Namun, karena ’lisan’ dan argumen sang Ketua itu tak mengikat secara hukum,
maka tak ada larangan bagi pihak-pihak yang mengajukan permohonan uji materi
Perpu ke MK. Setidaknya, dua Perpu sekarang sedang ’parkir’ di MK menanti
diputus. Keduanya adalah Perppu Nomor 4 Tahun 2009 tentang Perubahan atas UU
Nomor 30 Tahun 2002 tentang Komisi Pemberantasan Korupsi (KPK) dan Perppu Nomor
4 tahun 2008 tentang Jaring Pengaman Sistem Keuangan (JPSK).
Koridor Sistem Konstitusi
Tentang
Perpu, yang perlu diperhatikan pertama kali sebelum yang lainnya adalah
bagaimana UUD 1945 mengaturnya. Artinya, menyoal Perpu tentu harus
meletakkannya dalam koridor sistem yang dibangun dalam UUD 1945. Ada tiga hal
sangat penting yang perlu dicermati dalam hal ini.
Pertama, dalam
UUD 1945, Perpu diatur dalam Pasal 22 yang diletakkan pada Bab VII tentang DPR.
Konstruksi yang demikian harus dipahami betul mengingat ketentuan Pasal 22 erat
hubungannya dengan kewenangan DPR sebagai pemegang kekuasaan legislatif. Pasal
22 UUD 1945 berisikan tiga hal, yaitu 1). pemberian kewenangan kepada Presiden
untuk membuat Perpu, 2).

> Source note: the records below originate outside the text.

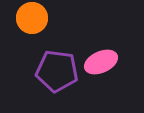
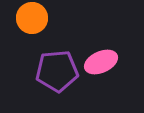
purple pentagon: rotated 12 degrees counterclockwise
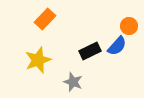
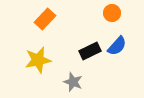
orange circle: moved 17 px left, 13 px up
yellow star: rotated 8 degrees clockwise
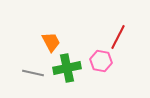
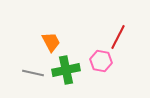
green cross: moved 1 px left, 2 px down
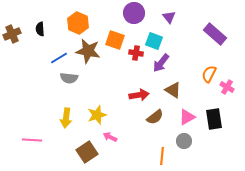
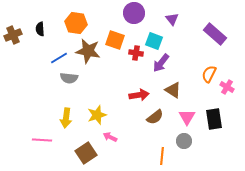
purple triangle: moved 3 px right, 2 px down
orange hexagon: moved 2 px left; rotated 15 degrees counterclockwise
brown cross: moved 1 px right, 1 px down
pink triangle: rotated 30 degrees counterclockwise
pink line: moved 10 px right
brown square: moved 1 px left, 1 px down
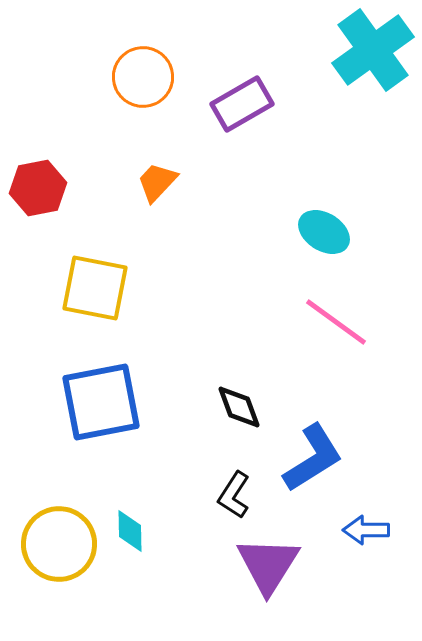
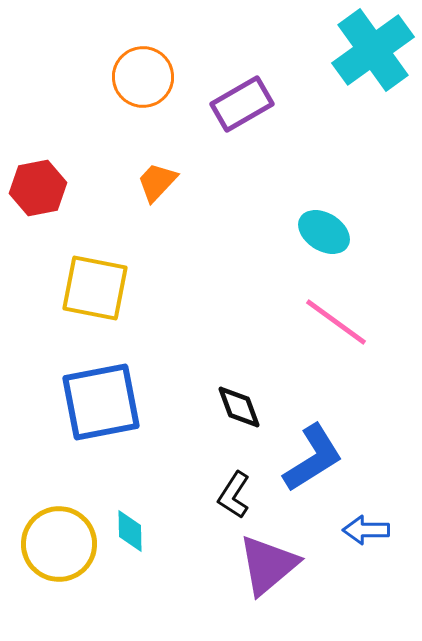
purple triangle: rotated 18 degrees clockwise
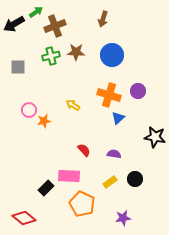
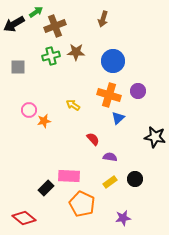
blue circle: moved 1 px right, 6 px down
red semicircle: moved 9 px right, 11 px up
purple semicircle: moved 4 px left, 3 px down
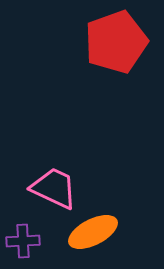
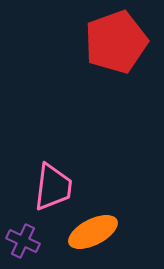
pink trapezoid: moved 1 px left, 1 px up; rotated 72 degrees clockwise
purple cross: rotated 28 degrees clockwise
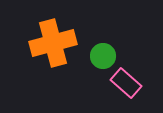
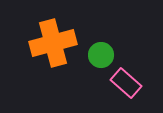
green circle: moved 2 px left, 1 px up
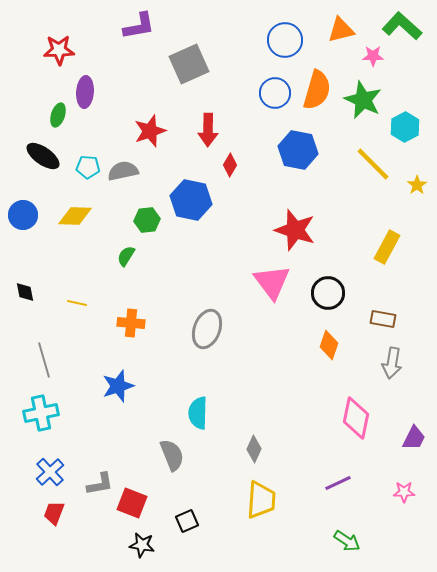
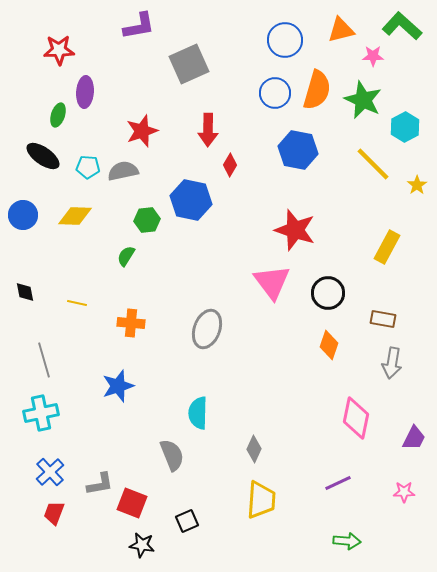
red star at (150, 131): moved 8 px left
green arrow at (347, 541): rotated 28 degrees counterclockwise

Kewenangan itu hanya digunakan apabila terdapat
keadaan genting dan memaksa, 3). Perpu harus mendapat persetujuan DPR pada
persidangan berikutnya.
Kedua, UUD 1945 membedakan dengan jelas Perpu dengan Peraturan
Pemerintah (PP). PP sebagaimana diatur dalam Pasal 5 ayat (2) dibuat untuk
tujuan menjalankan undang-undang. Sementara, Perpu yang diatur dalam Bab DPR
materi muatannya seperti yang diatur dalam undang-undang, bukan untuk
melaksanakan undang-undang. Karenanya, jika terjadi kekosongan undang-undang,
entah oleh sebab apa sehingga materi undang-undang itu belum diproses untuk
menjadi undang-undang sebagaimana tata cara yang berlaku, maka Pasal 22
menyediakan pranata khusus yaitu memberikan kewenangan kepada Presiden untuk
membuat Peraturan Pemerintah (sebagai) Pengganti Undang-Undang. Dalam hal ini,
yang terpenting ialah adanya situasi dan kondisi mendesak yang membutuhkan
aturan (undang-undang), sementara proses normal pembuatan undang-undang
memerlukan waktu lama sehingga kebutuhan akan hukum yang mendesak itu tak dapat
diatasi. Sederhananya, Perpu diperlu kan apabila memenuhi tiga parameter, yakni
1). Ada keadaan mendesak untuk menyelesaikan masalah hukum secara cepat
berdasarkan undang-undang, 2). terjadi kekosongan hukum karena undang-undang
yang dibutuhkan untuk itu belum ada, 3). Kekosongan hukum tidak teratasi jika
harus menempuh prosedur legislasi biasa yang perlu waktu lama sedangkan keadaan
mendesak perlu cepat mendapatkan kepastian untuk diselesaikan.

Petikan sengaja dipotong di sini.